İBRAHİM EKİNCİ
Yılbaşı maaş, ücret artışlarında 20 puanlık tırpan olabilir
ablo çok ilginçtir. TÜİK’in TÜFE enflasyon verisi ile İTO’nun İstanbul Ücretliler Geçinme Endeksi arasındaki korelasyon… Birden, tam da 2022’de bozuluverdi. Daha önce iki endeks arasındaki farklar en fazla 2014 yılında 3 puan olmuş. Diğer yıllar çok düşük. Artı, eksi fakları toplayıp böldüğümüzde 9 yılda yıllık ortalama fark 0,38 çıkıyor! Bu 9 yıl enflasyonunun aritmetik toplamında da TÜİK enflasyonu daha yüksek.
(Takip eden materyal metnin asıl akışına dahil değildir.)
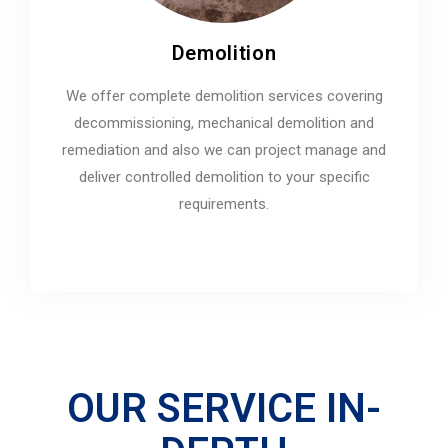
Demolition
We offer complete demolition services covering
decommissioning, mechanical demolition and
remediation and also we can project manage and
deliver controlled demolition to your specific
requirements.
OUR SERVICE IN-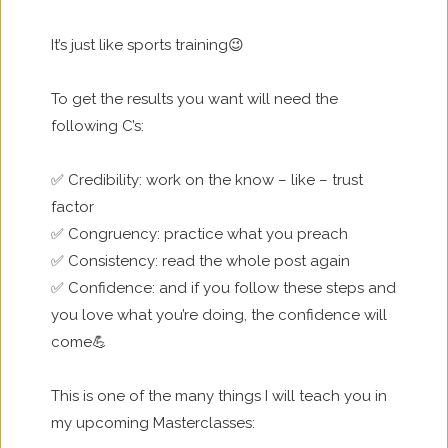
It’s just like sports training😉
To get the results you want will need the
following C’s:
✅ Credibility: work on the know – like – trust
factor
✅ Congruency: practice what you preach
✅ Consistency: read the whole post again
✅ Confidence: and if you follow these steps and
you love what you’re doing, the confidence will
come💪
This is one of the many things I will teach you in
my upcoming Masterclasses: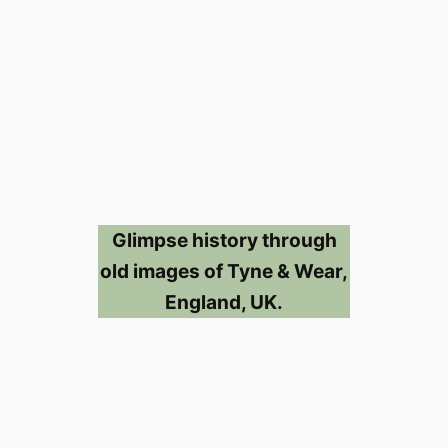
Glimpse history through
old images of Tyne & Wear,
England, UK.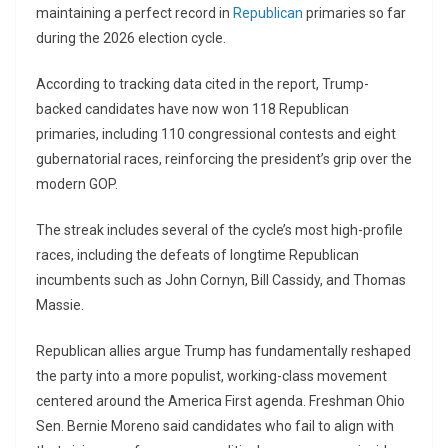
maintaining a perfect record in
Republican
primaries so far
during the 2026 election cycle.
According to tracking data cited in the report, Trump-
backed candidates have now won 118 Republican
primaries, including 110 congressional contests and eight
gubernatorial races, reinforcing the president’s grip over the
modern GOP.
The streak includes several of the cycle’s most high-profile
races, including the defeats of longtime Republican
incumbents such as
John Cornyn
,
Bill Cassidy
, and
Thomas
Massie
.
Republican allies argue Trump has fundamentally reshaped
the party into a more populist, working-class movement
centered around the America First agenda. Freshman Ohio
Sen.
Bernie Moreno
said candidates who fail to align with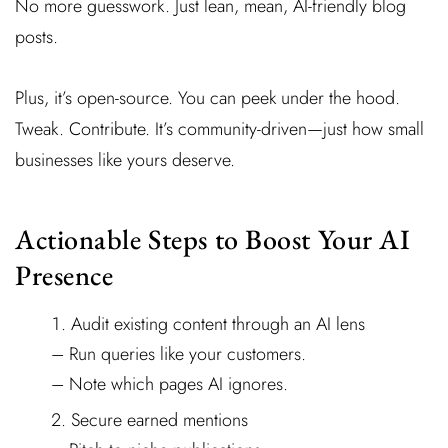
No more guesswork. Just lean, mean, AI-friendly blog
posts.
Plus, it’s open-source. You can peek under the hood.
Tweak. Contribute. It’s community-driven—just how small
businesses like yours deserve.
Actionable Steps to Boost Your AI
Presence
Audit existing content through an AI lens
– Run queries like your customers.
– Note which pages AI ignores.
Secure earned mentions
Peki ne oldu da 10’uncu yılda, 2022’de her şey tersine döndü?
Ne oldu da genellikle İTO enflasyonun üzerinde seyreden TÜİK TÜFE’si, şimdi 20 puandan (Eylülde 23,97 puan) fazla altında seyretmeye başladı?
Ne oldu? Bir açıklamaya ihtiyaç yok mu? Tablosu (Tablo 1) sayfada.
Yıllar yılı yakın değerlerde seyreden iki endeks arasındaki fark, 2022’de neden açıldı? Bu soruyu dezenformasyon yasası çıkarmaya hazırlanan AKP sözcüleri açıklayabilir mi?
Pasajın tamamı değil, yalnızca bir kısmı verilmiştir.